Even Einstein himself was very relucatant to accept quantum theory and got left behind by allot of sub atomis physics (even if he was getting old). Reputation isn't everything
People said the same thing about lasers when they were invented in the 1960s: "A solution without a problem".
But look at us now - where would we be without them?
I'm a newb when it comes to physics. I like to read about it, but I don't quite get how measuring something creates such a change.
Is it our processes for trying to detect and measure states that create a change or do we not know why?
No sig for you!!
It turns out, the cat is always either alive or dead, the mirror either broken or unbroken. Macro scale objects do not enter into a superposition of states in the real world. The assumed reason for this is that the larger the object, the more fragile (speaking very loosely here) a superposition of states is. By the time you get to a macro scale object at normal temperatures, you will never get a superposition--just moving an electron somewhere in another galaxy would be enough to collapse it.
On the other hand, the idea of macroscale objects in superposition is not nearly so fragile. It seems to be entrenched (paradoxically) because it's so counter intuitive.
--MarkusQ
P.S. As for the rest of your explanation, it's right in spirit but wrong in fact. Operating at the same level of analysis, you could just keep making smaller and smaller thermometers, or playing clever tricks with them to measure the temperature of the water indirectly, or without affecting it as much, so the argument as you present it begs the question.
The whole point of QM is that there is a bottom to all this, a point where you can't build a smaller thermometer, and no combination of clever tricks will help you. Your argument only seems to explain this because you silently assume it from the very beginning.
Now on to your spectral detector. It would seem that C means your receiver can't possible affect the output of the star millions of years in the past ... except that some particle theories require a symmetry along the time axis - either a 1-to-1 correspondence (1 particle going back for every particle going forward) or the same particle reversing direction at one end of the time scale. The beauty of these models is that they actually explain how particles can interact, something we take for granted ("well, sure, particles can interact"), but we don't really understand the mechanics of it.
Here's an example. Your body is composed of particles that are affected by every other particle in the cone of light (the distance light has travelled since the big bang) around you. How is that possible? Just the amount of information that represents is greater than the total of all the particles in the universe. And its constantly being updated.
Simple answer is, according to information theory, that its impossible.
So, if, rather than reject the theory, which seems to have worked for everything else, why not question the assumption that "of course particles can interact" and ask why they even should in the first place.

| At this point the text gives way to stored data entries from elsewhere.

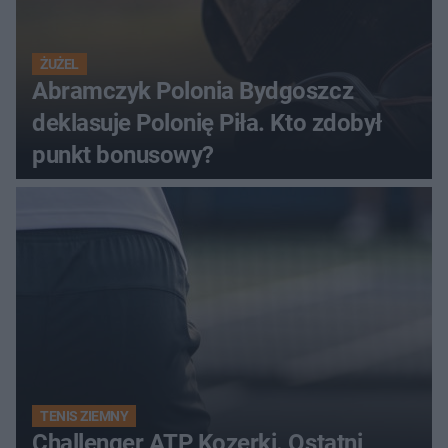
ŻUŻEL
Abramczyk Polonia Bydgoszcz
deklasuje Polonię Piła. Kto zdobył
punkt bonusowy?
TENIS ZIEMNY
Challenger ATP Kozerki. Ostatni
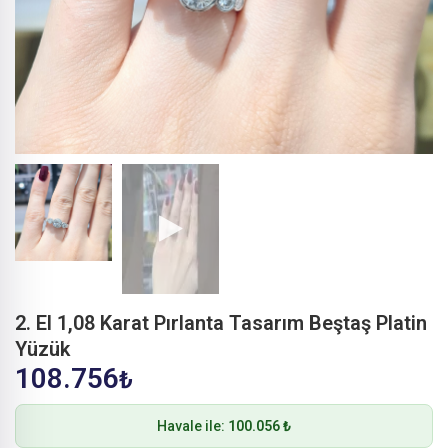
2. El 1,08 Karat Pırlanta Tasarım Beştaş Platin
Yüzük
108.756
₺
Havale ile:
100.056 ₺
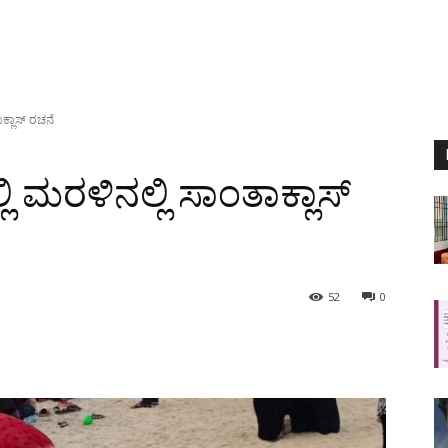
ಕ್ಲಾಸ್ ರಚನೆ
 ಮರಳಿನಲ್ಲಿ ಸಾಂತಾಕ್ಲಾಸ್
52
0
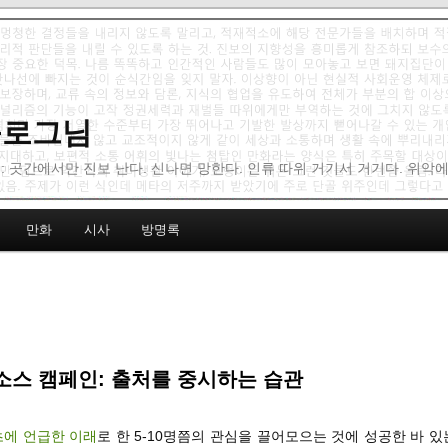
 블로그님
: 곳간에서만 진보 난다. 신나면 망한다. 인류 따위 거기서 거기다. 위악
만화
시사
방명록
스 캠페인: 출처를 중시하는 습관
초에 언급한 이래
로 한 5-10명쯤의 관심을 끌어모으는 것에 성공한 바 있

One proposal is that its all just the same single proton, electron, and neutron shuttling back and forth between the beginning and end of time. Now, since they are in all possible places at all times, they can certainly have "experienced" everything there is to experience, forming the background, the "matrix" (that fucking movie ruined the term!!!) against which the universe seems to be unfolding.
In other words, its not that they can interact - they already have, in every scenario that will ever be experienced. So, no information is needed to be preserved, because its already complete, just as you can throw out the intermediate calculations when you've got the solution to a complex problem.
Its a lot cleaner as a theory than the supposition of states ever could be. Its elegant. Its simple. Its ridiculous - which is why its so damn intriguing. Because, as ridiculous as it appears at first glance, it sticks with you because it succeeds in explaining a lot of things that other theories fail miserably at. It also gives a bit of insight into why time is different on our scale than the other dimensions, when there is no reason for it to be.